Gazprom's financial problems also come from corruption of course, he said, adding that a huge amount of their income is being used for non-transparent purposes in Russian government.
Another big part of the financial problems that Gazprom faces is that it is forced to sell gas domestically in Russia at an unattractive economic price as a form of social support and has to make up all of its losses by selling gas in foreign countries, while demand in foreign countries, especially in Europe, has gone down, he said.
Bryza added that all these issues come together to make it hard for Gazprom to remain profitable.
Furthermore, the former ambassador said that sanctions are just one issue but probably not a major one.
"Gazprom's problem that is related to sanctions is that Europe is pushing so hard to diversify its gas supplies away from Russia that it has enabled itself to develop leverage in its negotiations on Gazprom contracts and force Gazprom to charge a lower price, and even give back money for prices that it charged that were too high in the past," he said.

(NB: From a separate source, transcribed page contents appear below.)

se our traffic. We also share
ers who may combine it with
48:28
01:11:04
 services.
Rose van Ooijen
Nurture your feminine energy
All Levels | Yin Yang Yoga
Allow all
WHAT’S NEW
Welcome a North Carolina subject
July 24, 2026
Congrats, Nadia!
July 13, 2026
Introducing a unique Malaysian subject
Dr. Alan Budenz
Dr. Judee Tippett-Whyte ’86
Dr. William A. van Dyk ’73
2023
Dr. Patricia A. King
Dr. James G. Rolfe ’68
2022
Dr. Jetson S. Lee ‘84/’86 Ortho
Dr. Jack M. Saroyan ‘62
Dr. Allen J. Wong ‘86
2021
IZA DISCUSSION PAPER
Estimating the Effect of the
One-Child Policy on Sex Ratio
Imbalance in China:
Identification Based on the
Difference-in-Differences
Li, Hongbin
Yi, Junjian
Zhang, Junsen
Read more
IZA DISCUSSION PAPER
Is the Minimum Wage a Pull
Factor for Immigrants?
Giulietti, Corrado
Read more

Moreover, commenting on Turkmen-Russian relations in energy sphere, Bryza said that the two countries have had difficult relations for some time, though Turkmenistan has been a key partner for Russia for many years.
He said that since certainly 2010, and even before, Turkmenistan has been working hard in order not be so dependent on Russia for its natural gas export market.

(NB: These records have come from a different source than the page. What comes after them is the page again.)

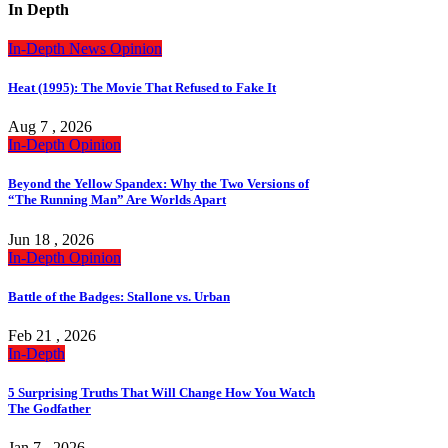
In Depth
In-Depth
News
Opinion
Heat (1995): The Movie That Refused to Fake It
Aug 7 , 2026
In-Depth
Opinion
Beyond the Yellow Spandex: Why the Two Versions of
“The Running Man” Are Worlds Apart
Jun 18 , 2026
In-Depth
Opinion
Battle of the Badges: Stallone vs. Urban
Feb 21 , 2026
In-Depth
5 Surprising Truths That Will Change How You Watch
The Godfather
Jan 7 , 2026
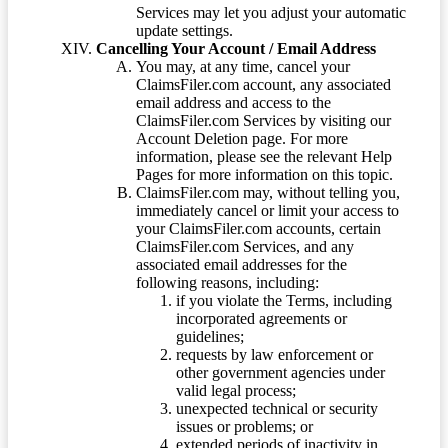
Services may let you adjust your automatic
update settings.
Cancelling Your Account / Email Address
You may, at any time, cancel your
ClaimsFiler.com account, any associated
email address and access to the
ClaimsFiler.com Services by visiting our
Account Deletion page. For more
information, please see the relevant Help
Pages for more information on this topic.
ClaimsFiler.com may, without telling you,
immediately cancel or limit your access to
your ClaimsFiler.com accounts, certain
ClaimsFiler.com Services, and any
associated email addresses for the
following reasons, including:
if you violate the Terms, including
incorporated agreements or
guidelines;
requests by law enforcement or
other government agencies under
valid legal process;
unexpected technical or security
issues or problems; or
extended periods of inactivity in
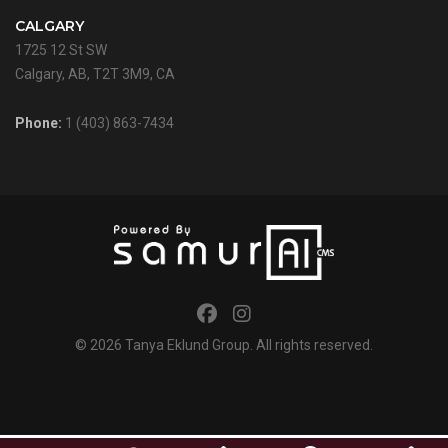
CALGARY
1725 12 St SW
Calgary, AB, T2T 3M9, CA
Phone:
1 (403) 863-7434
© 2026
Tanya Eklund Group
. All rights reserved.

"We see that Turkmenistan has growing and already large exports to China. So I think we'll see that trend continue," said Bryza. "I think we will also see Turkmenistan making a move to export gas across Azerbaijan and Georgia to Turkey and beyond."

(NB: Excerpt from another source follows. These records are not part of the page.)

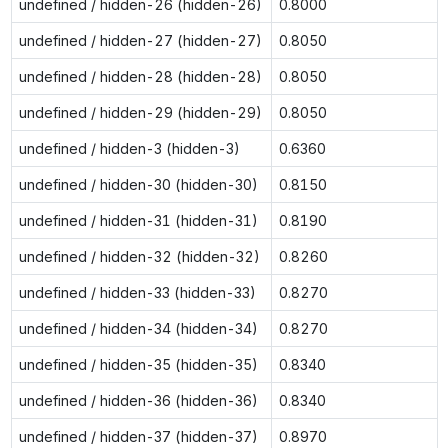
undefined / hidden-26 (hidden-26)
0.8000
undefined / hidden-27 (hidden-27)
0.8050
undefined / hidden-28 (hidden-28)
0.8050
undefined / hidden-29 (hidden-29)
0.8050
undefined / hidden-3 (hidden-3)
0.6360
undefined / hidden-30 (hidden-30)
0.8150
undefined / hidden-31 (hidden-31)
0.8190
undefined / hidden-32 (hidden-32)
0.8260
undefined / hidden-33 (hidden-33)
0.8270
undefined / hidden-34 (hidden-34)
0.8270
undefined / hidden-35 (hidden-35)
0.8340
undefined / hidden-36 (hidden-36)
0.8340
undefined / hidden-37 (hidden-37)
0.8970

The former US ambassador said that Turkmenistan has not been paid for what it sold to Russia for years already.
"Russia has violated its contracts with Turkmenistan, buying only 4.5 billion cubic meters this year when the contract calls for 70 billion cubic meters," said Bryza, adding that Russia has failed to pay even for these lower volumes of Turkmen gas.
"When you behave like that you destroy confidence and trust. Gazprom is behaving like this and will have great problems with establishing itself as a reliable partner for Turkmenistan," he added.
The best thing can happen to Gazprom is that it looses its monopoly and is forced to compete just like western companies, like STATOIL, BP or SHELL, according to Bryza.
"If Gazprom has to compete for markets, it will become more efficient and it will be a better partner not only for foreign countries and international companies, but also for the Russian people themselves, because they will receive better services that they deserve from Gazprom," he said.
Earlier, Turkmenistan's Ministry of Oil and Gas Industry and Mineral Resources said that Gazprom Export LLC (100-percent subsidiary of Russia's Gazprom company) doesn't pay the remaining money for the actually delivered Turkmen natural gas, without explaining the reason.
"It is not clear for Turkmen side why Russia's energy giant doesn't fully pay for the received gas," said the ministry, adding that apparently, the company is undergoing hard times financially.
Russia's Gazprom JSC neglects its contract obligations, said Turkmenistan's ministry.